Re "A Tempest in a Petri Dish," Opinion, Dec. 2: Gregory Stock states that test-tube babies were also initially viewed as unnatural. I wonder when in vitro fertilization became a natural way to reproduce. Has the doctor's office and perhaps an anonymous sperm or egg injected into a woman joined the ranks of sexual intercourse as natural means of conception?
The sad truth about the unnatural method of cloning is that it will probably thrive in our brave new world. We can no more legislate it away than we can legislate morality. When researchers perfect cloning on humans, infertile people, who now pay thousands of dollars to adopt someone else's child, to become pregnant via someone else's parentage or to pay someone to carry a baby to term, will embrace this new technology as well.
Our society would much rather trust technology than either religion or nature. As an adoptee who spent 34 years away from the family that nature gave me, I can't help but wonder what effect these new technologies will have on the children they produce. If cloning becomes as lucrative as infertility treatments and adoption, I doubt if anyone will care about what effect it has on the children.
The discussion of therapeutic cloning's promises and perplexities misses the crucial distinction between identical twins and clones. Identical twins originate at the same time, share their mother's womb and experience common cultural events. In contrast, human clones and their donors would differ in conception time, birth date and generation.
Stock is aware that clones and donors would not be perfect replicas. However, his reference to clones as "merely delayed identical twins" reinforces the mistaken notion that cloned children would inevitably replay the lives of their genetic parents. Research on identical twins (raised together and apart) shows both striking parallels and intriguing differences.
Nancy L. Segal PhD
Professor of Psychology
Director of Twin Studies Center
Cal State Fullerton
Stock uses the term ''arcane'' to describe a theological debate about what he terms a ''speck of cells'' being a human being. The vast majority of people throughout the world understand that this speck of cells is human, no ifs, ands or buts. (What else, the Yeti, a dog? Perhaps it will grow into a fully developed sunflower!) Even among those who debate the issue of the inception of human personhood, the issue is timing of becoming a person, not of becoming a human being.
Stock smugly asserts, ''Religion has an important place in our hearts and lives, but it should not shape science policy.'' Clearly, Stock is among those who myopically fail to see the connection between our daily lives and what science is doing in the lab that affects our daily lives. He expresses doubt that we are on a ''slippery slope,'' as long as we are able to make nuanced moral judgments. What does Stock think helps shape morals and moral judgments? Individuals bereft of the taint of religion? To what will he refer for his nuances of right and wrong, if he and other like-minded individuals are the only arbiters of principles?
Sherry Smith RN
Right to Life League of
Southern California, Pasadena
Every freedom is bought at the price of another freedom. I can drive down the right side of the road with a confidence purchased by giving up the freedom to drive on the left side. "Thou shalt not kill" guards me from others who might slay me. We have established a legislative and executive government to write these restrictions to freedom into laws and to enforce them.

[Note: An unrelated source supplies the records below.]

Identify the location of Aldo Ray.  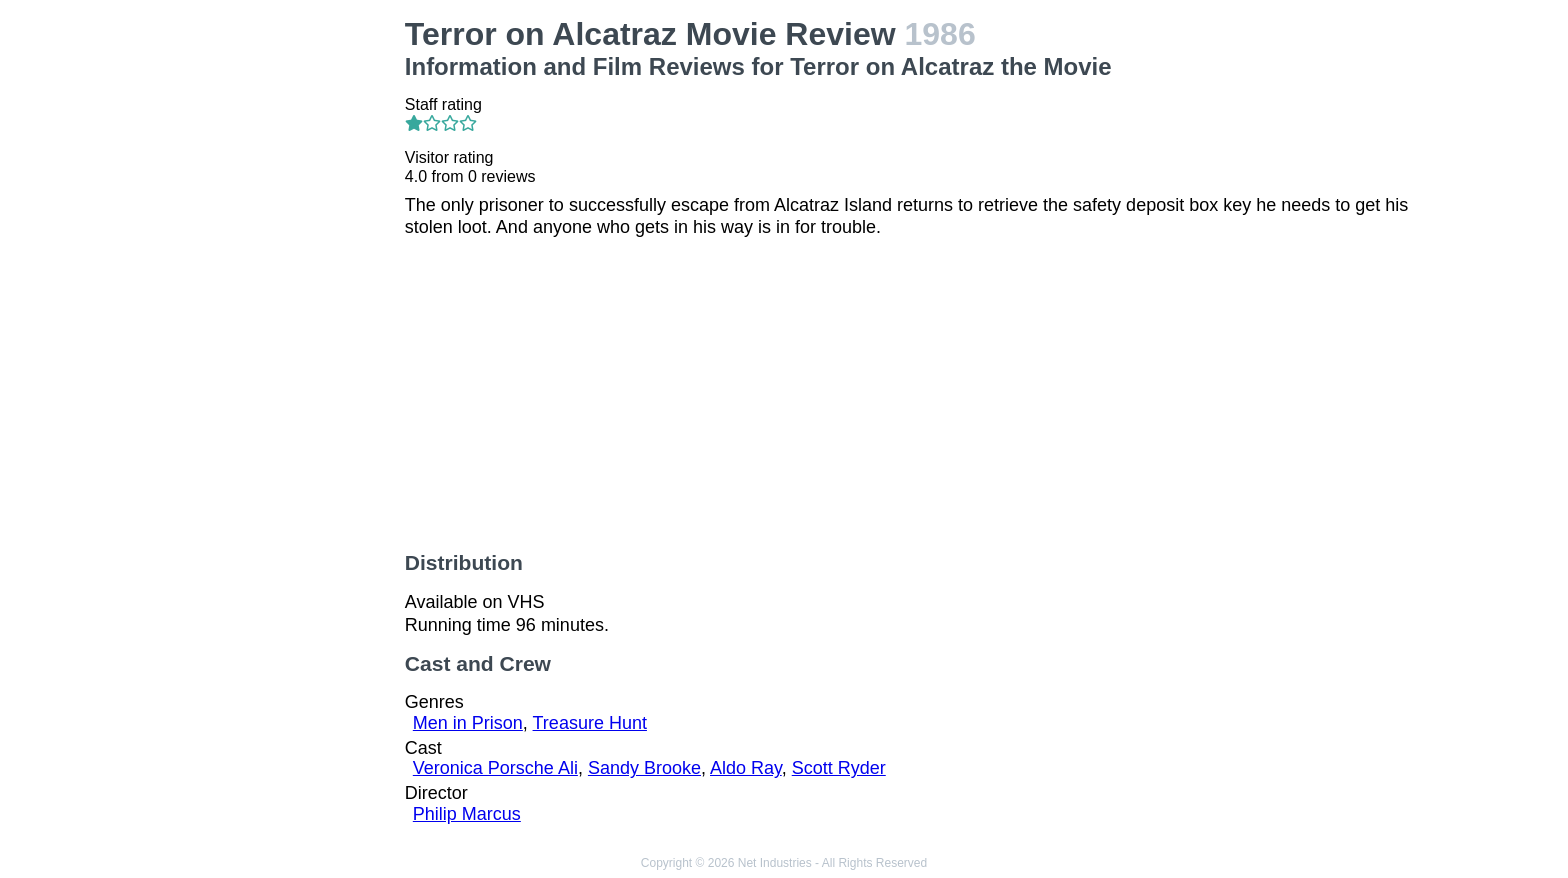 (746, 768).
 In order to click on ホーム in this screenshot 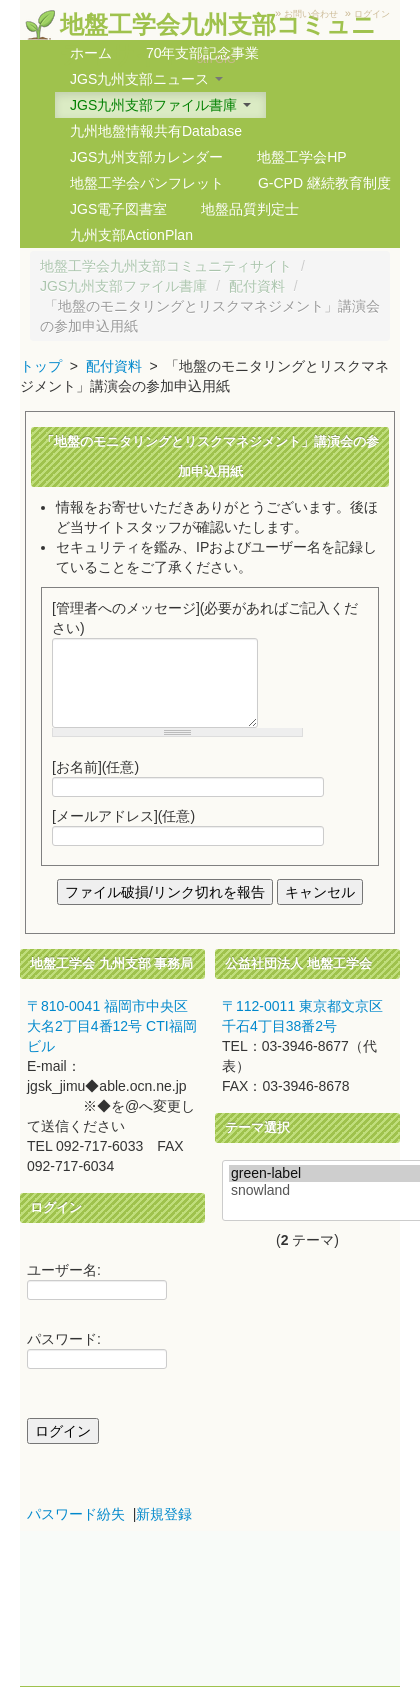 , I will do `click(91, 53)`.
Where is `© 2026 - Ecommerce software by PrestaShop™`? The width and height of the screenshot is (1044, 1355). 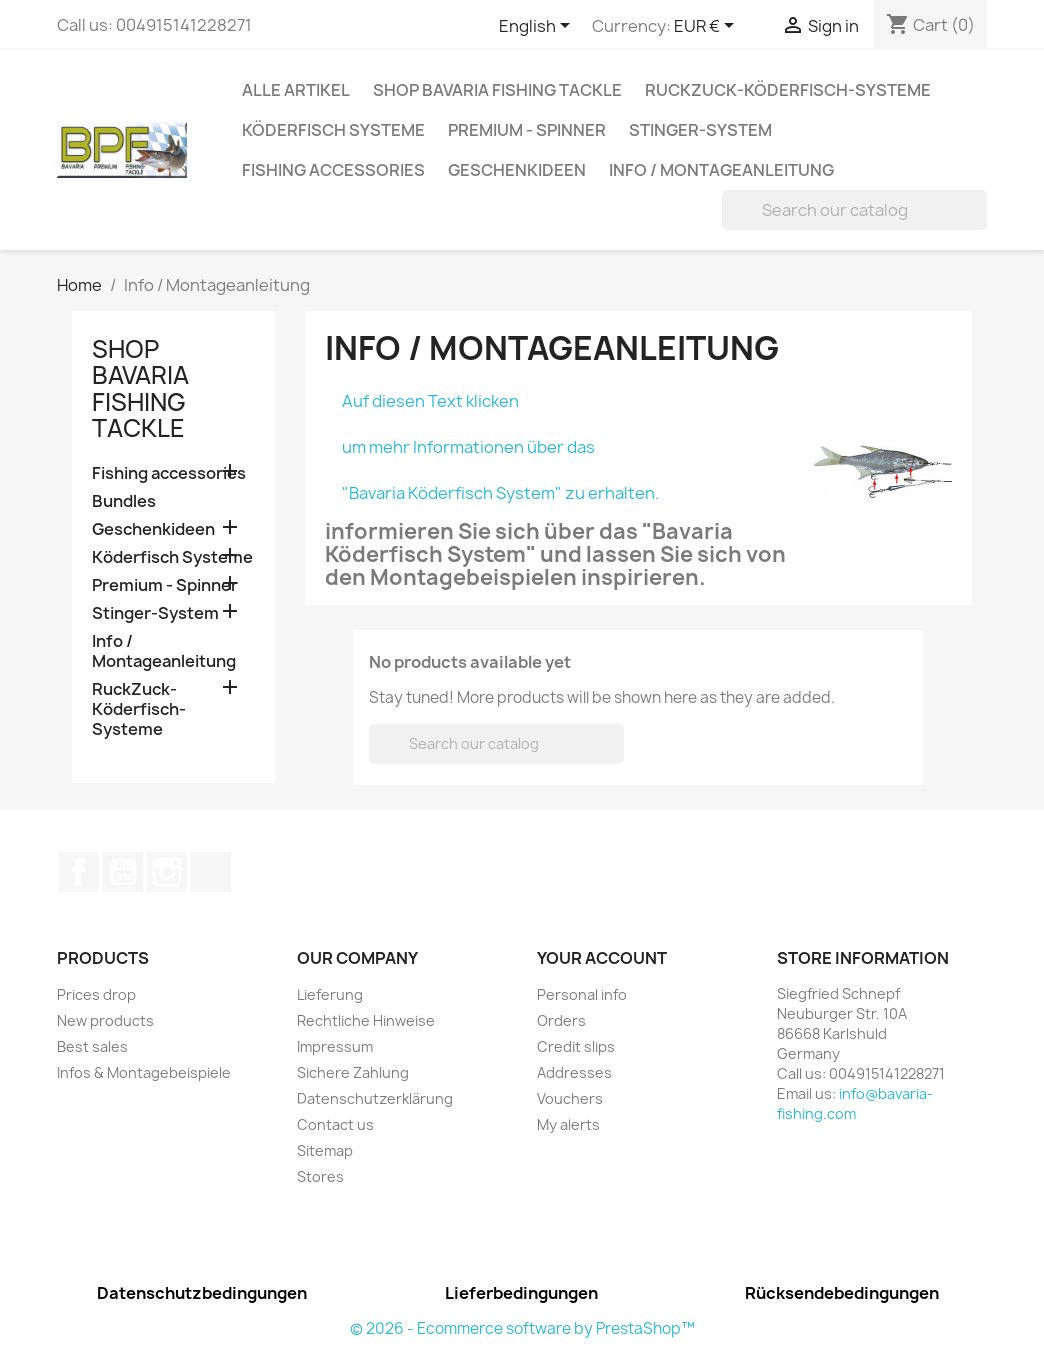 © 2026 - Ecommerce software by PrestaShop™ is located at coordinates (522, 1328).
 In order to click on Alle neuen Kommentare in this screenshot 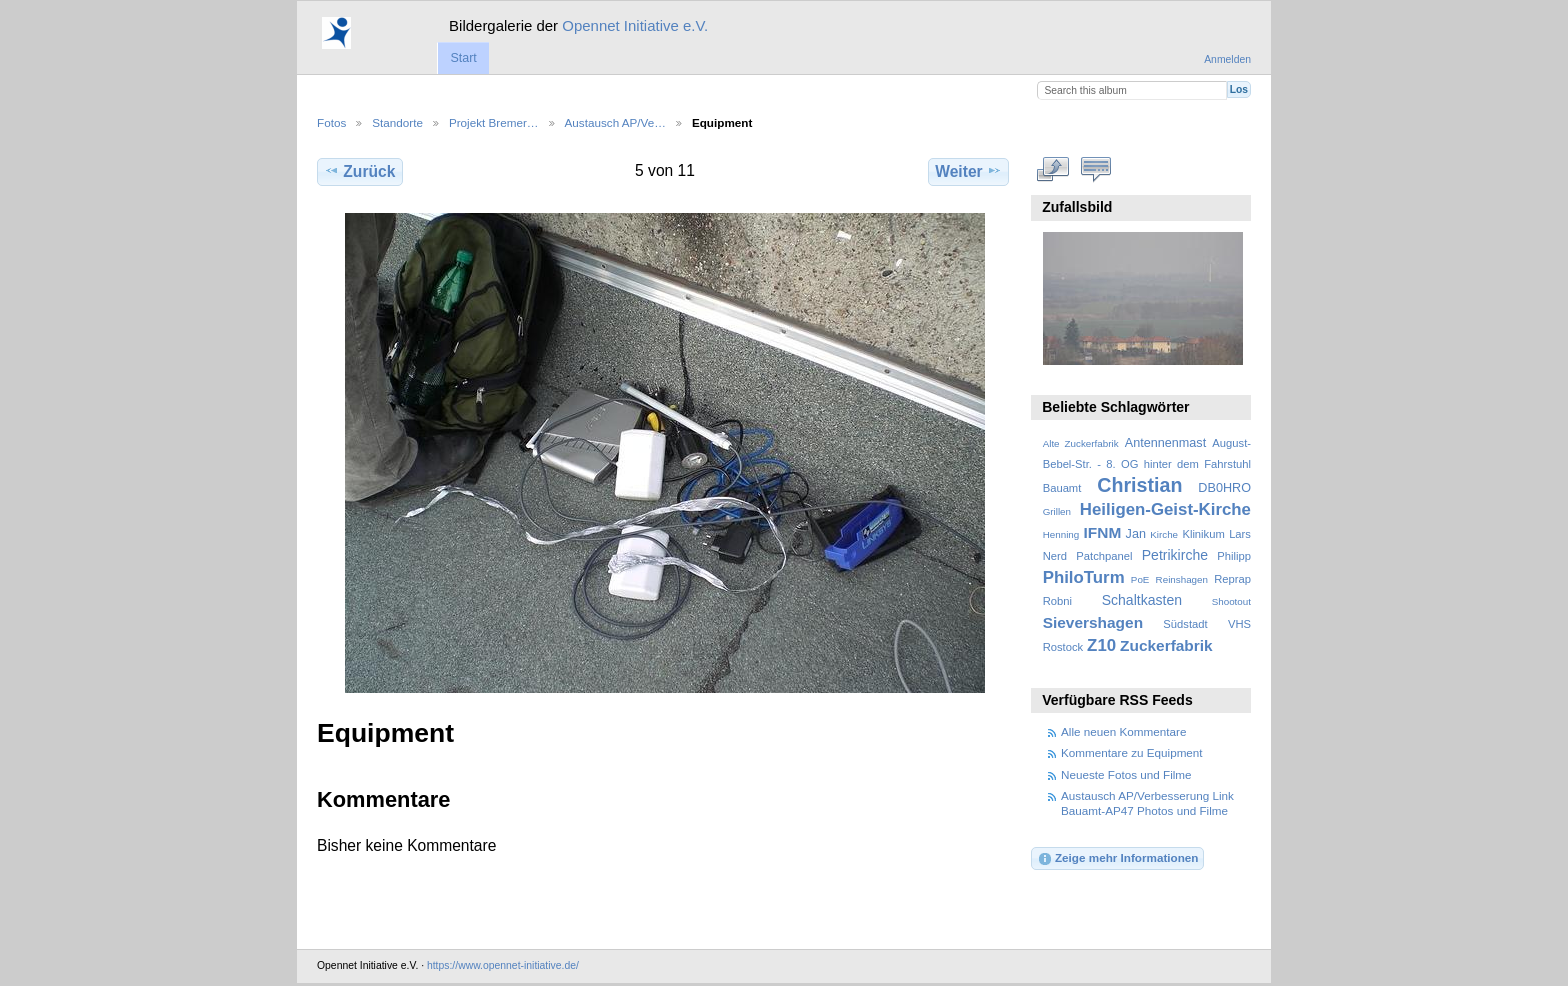 , I will do `click(1123, 731)`.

Now comes Advanced Cell Technology with a report that it is having some beginning success in cloning a human egg containing exact copies of the cells of a particular individual. This, if it can be carried many further steps, could produce a kidney which exactly matched that individual. It could save the life of a friend of mine who cannot be matched by any donor. And immediately following comes the government rushing to pass laws as soon as possible to stop this work. They say that the work would raise moral issues. What I want to know is, what new freedom would I get in exchange for this newly lost freedom?